Department of Epidemiology and Biostatistics, Memorial Sloan-Kettering Cancer Center, New York, New York 10021, USA.
Clin Cancer Res. 2010 Mar 1;16(5):1358-67. doi: 10.1158/1078-0432.CCR-09-2398. Epub 2010 Feb 23.
In recent years several investigative groups have sought to use array technologies that characterize somatic alterations in tumors, such as array comparative genomic hybridization (ACGH), to classify pairs of tumors from the same patients as either independent primary cancers or metastases. A wide variety of strategies have been proposed. Several groups have endeavored to use hierarchical clustering for this purpose. This technique was popularized in genomics as a means of finding clusters of patients with similar gene expression patterns with a view to finding subcategories of tumors with distinct clinical characteristics.
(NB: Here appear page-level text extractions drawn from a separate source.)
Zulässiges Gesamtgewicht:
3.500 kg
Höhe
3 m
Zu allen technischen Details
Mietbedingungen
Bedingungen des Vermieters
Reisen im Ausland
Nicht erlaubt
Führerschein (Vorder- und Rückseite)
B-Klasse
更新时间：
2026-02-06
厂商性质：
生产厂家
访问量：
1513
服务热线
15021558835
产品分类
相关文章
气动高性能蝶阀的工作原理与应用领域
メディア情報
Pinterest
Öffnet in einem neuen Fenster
Unfortunately, this method is not well suited to the problem of classifying individual pairs of tumors as either clonal or independent. In this article we show why hierarchical clustering is unsuitable for this purpose, and why this method has the paradoxical property of producing a declining probability that clonal tumor pairs will be correctly identified as more information is accrued (i.e., more patients). We discuss alternative strategies that have been proposed, which are based on more conventional conceptual formulations for statistical testing and diagnosis, and point to the remaining challenges in constructing valid and robust techniques for this problem.
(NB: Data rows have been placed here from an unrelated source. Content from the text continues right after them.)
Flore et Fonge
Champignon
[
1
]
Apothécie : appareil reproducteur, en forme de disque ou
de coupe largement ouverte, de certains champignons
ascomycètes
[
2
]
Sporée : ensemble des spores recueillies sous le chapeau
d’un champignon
近年来,一些研究小组试图使用能够描述肿瘤体细胞改变的阵列技术,如阵列比较基因组杂交(ACGH),将来自同一患者的成对肿瘤分类为独立的原发性癌症或转移瘤。已经提出了各种各样的策略。一些小组努力为此目的使用层次聚类。这种技术在基因组学中很流行,是一种寻找具有相似基因表达模式的患者群的方法,目的是找到具有不同临床特征的肿瘤亚类。不幸的是,这种方法不适合将单个肿瘤对分类为克隆或独立的问题。在本文中,我们将展示为什么层次聚类不适合这个目的,以及为什么这种方法具有一个矛盾的特性,即随着积累的信息量(即更多的患者)增加,正确识别克隆肿瘤对的概率会下降。我们讨论了已经提出的替代策略,这些策略基于更传统的统计测试和诊断概念公式,并指出在构建针对该问题的有效和稳健技术方面仍然存在挑战。